▶ Saved entries:
┏━━

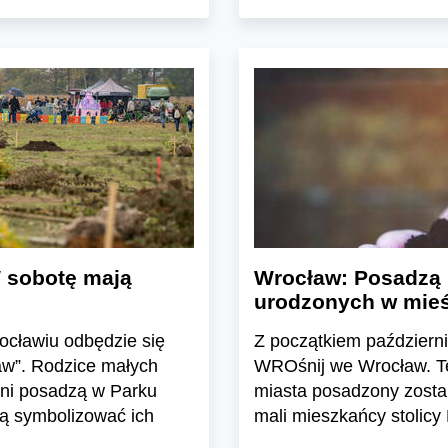
W sobotę mają
Wrocław: Posadzą k
urodzonych w mieśc
rocławiu odbędzie się
Z początkiem październik
aw”. Rodzice małych
WROśnij we Wrocław. Tej 
leni posadzą w Parku
miasta posadzony zosta
ją symbolizować ich
mali mieszkańcy stolicy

┗━━

▶ Task requirements:
When a line of the records has the word "Wrocław", pick it out and copy it.

▶ Answer space:
Wrocław: Posadzą k
WROśnij we Wrocław. Tej 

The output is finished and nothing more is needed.